Gas drillers last year set a production record in Utah.
Drillers produced more than 385 billion cubic feet of natural gas. That was up 12 percent over 2006.
The Utah Division of Oil, Gas and Mining attributes the increase to markedly higher drilling. There were nearly 4,700 wells producing gas.
Uintah County was the state's largest producer of natural gas, followed by Emery, San Juan and Summit counties.
Oil production, once in decline, rebounded to more than 19 million barrels — the highest since 1997 but still below the record of 41 million barrels. Duchesne County is the state's biggest oil producer.
The soaring natural-gas production in Utah and other Rocky Mountain states comes as new pipelines are taking away the region's bounty.
Utah, Wyoming and Colorado together are producing 8.2 billion cubic feet of gas a day — an increase of 1 billion cubic feet from a year ago, said Porter Bennett, president and chief executive for energy analysts Bentek Energy LLC.
Bennett said Rocky Mountain producers were holding back gas last year because of constraints in pipeline systems that drove spot prices under $1 per 1,000 cubic feet. The price has recovered to $8.39, and producers are tapping wells as fast as they can.
The difference? The 1,678-mile Rockies Express, a pipeline from Meeker, Colo., to Clarington, Ohio, that is largely built and partly operational.
Nearing full capacity, the Rockies Express will move 1.6 billion cubic feet of natural gas a day — a third more gas than the daily consumption of Denver and other cities along Colorado's Rocky Mountain front.
Wyoming has vaulted to No. 2 among gas-producing states behind Texas. Colorado ranks sixth and Utah eighth, according to the Utah Geological Survey.

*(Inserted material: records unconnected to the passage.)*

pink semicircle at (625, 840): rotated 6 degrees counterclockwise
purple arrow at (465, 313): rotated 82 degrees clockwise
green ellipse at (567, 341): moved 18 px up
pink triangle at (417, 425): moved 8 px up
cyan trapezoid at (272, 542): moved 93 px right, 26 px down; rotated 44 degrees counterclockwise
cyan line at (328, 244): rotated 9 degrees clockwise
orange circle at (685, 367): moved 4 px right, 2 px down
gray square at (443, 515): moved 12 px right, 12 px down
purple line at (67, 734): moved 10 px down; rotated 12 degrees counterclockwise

Bennett said it isn't clear if the increased production is sustainable over the long run. It could drive market prices down, prompting producers to shut off wells and store their gas. That, however, isn't always practical, because it can cost more money to restart a well.
As for oil production, Wolverine Gas & Oil Corp. of Grand Rapids, Mich., is producing 10 percent of Utah's crude oil after making a wildcat discovery in 2004 near Sigurd in central Utah.
The company's Covenant Field is in a slow decline, but the company made another oil discovery nearby in Salina, said Michael Vanden Berg of the Utah Geological Survey.
The Covenant Field peaked at 195,000 barrels of oil in July 2006, a figure that dropped to less than 144,000 during December 2007, according to the most recent figures posted on a state Web site.
The Covenant Field had produced a total of 4.9 million barrels of oil by December, Vanden Berg said. Wolverine's president and chief executive, Sidney Jansma Jr., couldn't be reached for comment Monday.